Your task
In the records below, some lines contain the word "document". Copy each of them.

Records drawn from a dataset:
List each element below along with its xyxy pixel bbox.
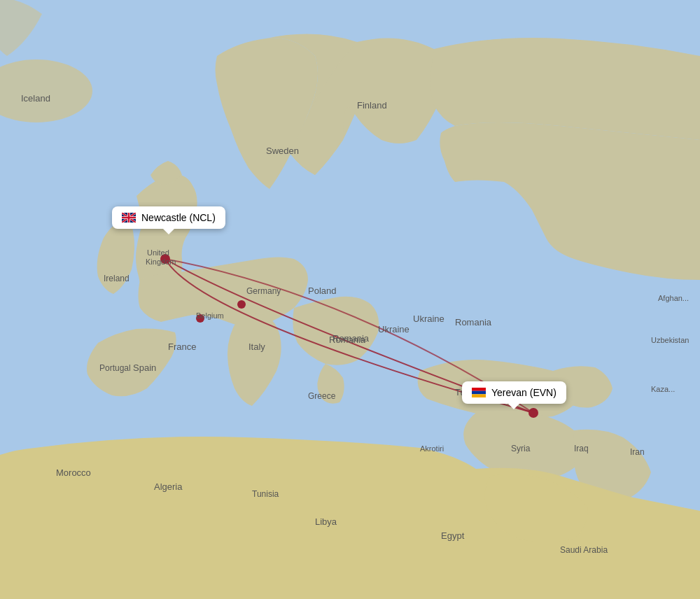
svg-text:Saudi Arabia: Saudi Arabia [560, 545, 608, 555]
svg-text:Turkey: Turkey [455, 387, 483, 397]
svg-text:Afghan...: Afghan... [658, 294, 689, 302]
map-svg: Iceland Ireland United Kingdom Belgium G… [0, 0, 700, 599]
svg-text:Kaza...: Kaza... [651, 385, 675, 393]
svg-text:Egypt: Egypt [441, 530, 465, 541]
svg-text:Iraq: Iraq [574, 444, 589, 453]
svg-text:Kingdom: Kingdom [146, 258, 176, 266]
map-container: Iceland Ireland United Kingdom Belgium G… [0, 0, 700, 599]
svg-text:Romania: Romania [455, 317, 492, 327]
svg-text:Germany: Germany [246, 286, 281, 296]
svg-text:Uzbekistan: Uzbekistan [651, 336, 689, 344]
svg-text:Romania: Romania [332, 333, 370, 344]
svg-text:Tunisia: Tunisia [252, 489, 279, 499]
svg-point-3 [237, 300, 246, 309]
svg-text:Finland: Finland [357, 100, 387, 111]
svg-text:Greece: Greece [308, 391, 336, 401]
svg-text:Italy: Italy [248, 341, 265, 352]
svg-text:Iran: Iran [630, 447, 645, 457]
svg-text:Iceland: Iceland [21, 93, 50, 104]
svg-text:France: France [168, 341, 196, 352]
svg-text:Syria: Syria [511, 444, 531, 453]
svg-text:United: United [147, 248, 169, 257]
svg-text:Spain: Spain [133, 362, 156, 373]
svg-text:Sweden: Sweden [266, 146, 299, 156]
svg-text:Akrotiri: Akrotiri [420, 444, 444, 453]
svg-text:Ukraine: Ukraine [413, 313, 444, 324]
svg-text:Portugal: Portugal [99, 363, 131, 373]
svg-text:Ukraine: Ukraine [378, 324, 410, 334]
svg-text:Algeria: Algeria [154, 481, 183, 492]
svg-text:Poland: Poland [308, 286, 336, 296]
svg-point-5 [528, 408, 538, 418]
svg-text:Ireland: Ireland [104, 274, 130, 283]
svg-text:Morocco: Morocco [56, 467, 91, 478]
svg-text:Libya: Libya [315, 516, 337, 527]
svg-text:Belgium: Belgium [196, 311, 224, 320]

==

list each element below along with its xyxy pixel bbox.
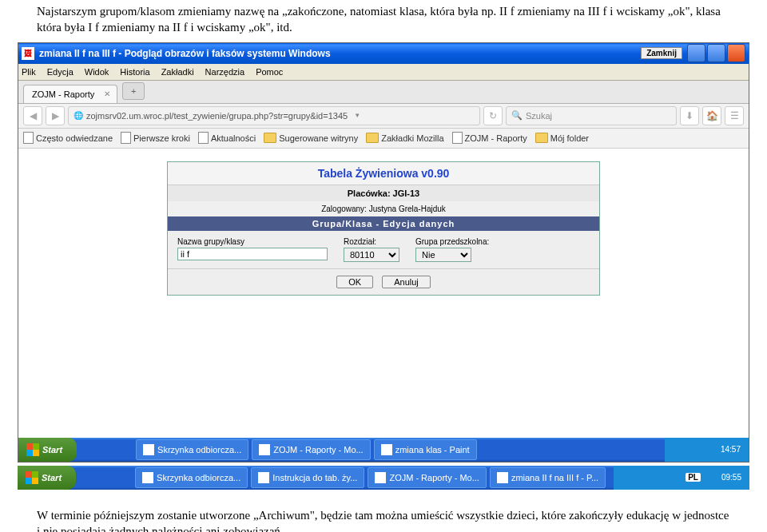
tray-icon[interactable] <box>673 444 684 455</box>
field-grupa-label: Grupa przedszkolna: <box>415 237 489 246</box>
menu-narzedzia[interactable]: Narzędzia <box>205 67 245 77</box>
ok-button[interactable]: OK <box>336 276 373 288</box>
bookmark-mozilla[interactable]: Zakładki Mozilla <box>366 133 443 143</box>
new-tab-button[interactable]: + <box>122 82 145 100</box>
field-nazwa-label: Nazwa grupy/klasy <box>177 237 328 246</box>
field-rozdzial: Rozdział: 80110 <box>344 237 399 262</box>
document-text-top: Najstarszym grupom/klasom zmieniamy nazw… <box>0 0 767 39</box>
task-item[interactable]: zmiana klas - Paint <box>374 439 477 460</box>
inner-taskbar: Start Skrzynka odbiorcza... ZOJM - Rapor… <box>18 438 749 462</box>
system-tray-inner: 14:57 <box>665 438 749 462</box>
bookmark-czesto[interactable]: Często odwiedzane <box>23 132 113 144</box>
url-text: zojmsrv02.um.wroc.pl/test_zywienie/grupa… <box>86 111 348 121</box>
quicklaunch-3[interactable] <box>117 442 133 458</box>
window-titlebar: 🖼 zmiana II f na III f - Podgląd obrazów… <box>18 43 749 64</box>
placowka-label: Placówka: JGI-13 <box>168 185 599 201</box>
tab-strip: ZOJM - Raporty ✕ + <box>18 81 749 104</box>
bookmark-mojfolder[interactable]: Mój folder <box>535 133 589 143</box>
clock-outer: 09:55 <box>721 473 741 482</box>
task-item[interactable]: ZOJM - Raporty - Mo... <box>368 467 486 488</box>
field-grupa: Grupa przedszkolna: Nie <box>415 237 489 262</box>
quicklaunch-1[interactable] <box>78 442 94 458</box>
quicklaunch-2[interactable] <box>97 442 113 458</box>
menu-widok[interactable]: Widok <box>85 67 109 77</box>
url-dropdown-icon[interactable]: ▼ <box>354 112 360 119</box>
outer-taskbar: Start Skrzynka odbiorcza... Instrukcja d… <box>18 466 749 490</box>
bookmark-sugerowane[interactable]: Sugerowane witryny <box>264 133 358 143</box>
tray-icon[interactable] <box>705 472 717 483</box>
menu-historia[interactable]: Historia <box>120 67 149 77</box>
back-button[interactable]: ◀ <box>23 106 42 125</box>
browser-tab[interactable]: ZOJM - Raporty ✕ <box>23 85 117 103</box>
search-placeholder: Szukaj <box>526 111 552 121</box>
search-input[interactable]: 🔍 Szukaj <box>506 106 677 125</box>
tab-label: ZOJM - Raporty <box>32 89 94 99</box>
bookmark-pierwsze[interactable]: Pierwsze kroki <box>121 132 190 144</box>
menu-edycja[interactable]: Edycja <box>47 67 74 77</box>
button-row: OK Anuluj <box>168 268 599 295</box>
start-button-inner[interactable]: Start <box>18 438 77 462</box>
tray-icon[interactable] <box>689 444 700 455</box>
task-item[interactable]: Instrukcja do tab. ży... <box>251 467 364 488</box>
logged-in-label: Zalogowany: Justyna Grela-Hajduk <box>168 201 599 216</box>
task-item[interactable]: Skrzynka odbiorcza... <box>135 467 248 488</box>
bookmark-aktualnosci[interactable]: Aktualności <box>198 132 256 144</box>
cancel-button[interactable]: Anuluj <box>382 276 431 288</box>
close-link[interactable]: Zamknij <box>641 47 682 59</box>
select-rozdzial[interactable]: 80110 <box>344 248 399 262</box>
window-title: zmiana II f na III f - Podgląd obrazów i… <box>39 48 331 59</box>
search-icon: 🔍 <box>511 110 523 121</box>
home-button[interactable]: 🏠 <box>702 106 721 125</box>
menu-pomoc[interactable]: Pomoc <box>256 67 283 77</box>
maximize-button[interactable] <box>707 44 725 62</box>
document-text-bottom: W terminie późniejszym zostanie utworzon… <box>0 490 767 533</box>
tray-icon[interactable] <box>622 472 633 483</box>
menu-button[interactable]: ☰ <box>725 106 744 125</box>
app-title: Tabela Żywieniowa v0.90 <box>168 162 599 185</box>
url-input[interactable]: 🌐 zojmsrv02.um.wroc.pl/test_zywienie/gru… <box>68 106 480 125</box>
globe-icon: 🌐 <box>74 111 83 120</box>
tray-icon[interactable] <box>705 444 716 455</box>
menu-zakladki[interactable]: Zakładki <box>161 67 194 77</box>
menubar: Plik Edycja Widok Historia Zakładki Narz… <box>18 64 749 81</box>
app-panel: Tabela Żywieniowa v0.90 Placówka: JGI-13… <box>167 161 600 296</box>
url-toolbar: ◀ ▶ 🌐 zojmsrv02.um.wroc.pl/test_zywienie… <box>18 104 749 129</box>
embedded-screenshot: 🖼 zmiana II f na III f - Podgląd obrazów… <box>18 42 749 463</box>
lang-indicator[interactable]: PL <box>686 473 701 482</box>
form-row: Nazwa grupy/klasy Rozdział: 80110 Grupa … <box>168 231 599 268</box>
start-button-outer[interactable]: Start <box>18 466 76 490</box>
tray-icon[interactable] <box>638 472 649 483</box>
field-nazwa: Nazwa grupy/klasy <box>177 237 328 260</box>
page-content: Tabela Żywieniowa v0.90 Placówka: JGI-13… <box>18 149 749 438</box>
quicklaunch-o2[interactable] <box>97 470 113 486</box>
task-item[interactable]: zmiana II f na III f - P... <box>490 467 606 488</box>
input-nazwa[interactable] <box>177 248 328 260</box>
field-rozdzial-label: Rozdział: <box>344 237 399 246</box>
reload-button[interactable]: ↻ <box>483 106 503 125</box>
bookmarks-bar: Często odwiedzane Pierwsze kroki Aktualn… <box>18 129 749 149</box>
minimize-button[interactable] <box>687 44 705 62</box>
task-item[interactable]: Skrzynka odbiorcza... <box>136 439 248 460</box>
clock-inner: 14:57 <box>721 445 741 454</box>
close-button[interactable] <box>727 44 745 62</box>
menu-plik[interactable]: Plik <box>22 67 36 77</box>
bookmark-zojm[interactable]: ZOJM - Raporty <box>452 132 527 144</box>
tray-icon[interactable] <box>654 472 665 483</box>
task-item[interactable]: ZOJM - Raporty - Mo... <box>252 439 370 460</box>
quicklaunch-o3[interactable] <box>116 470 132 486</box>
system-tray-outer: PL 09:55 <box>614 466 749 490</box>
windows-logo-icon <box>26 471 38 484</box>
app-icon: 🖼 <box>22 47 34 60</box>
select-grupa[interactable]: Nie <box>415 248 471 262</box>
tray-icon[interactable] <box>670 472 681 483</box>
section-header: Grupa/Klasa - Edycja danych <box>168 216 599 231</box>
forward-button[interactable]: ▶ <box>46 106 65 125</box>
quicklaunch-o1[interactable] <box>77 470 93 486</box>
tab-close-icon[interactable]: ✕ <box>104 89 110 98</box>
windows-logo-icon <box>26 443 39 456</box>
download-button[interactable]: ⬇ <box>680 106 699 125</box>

Finished task
document-text-top: Najstarszym grupom/klasom zmieniamy nazw… <box>0 0 767 39</box>
document-text-bottom: W terminie późniejszym zostanie utworzon… <box>0 490 767 533</box>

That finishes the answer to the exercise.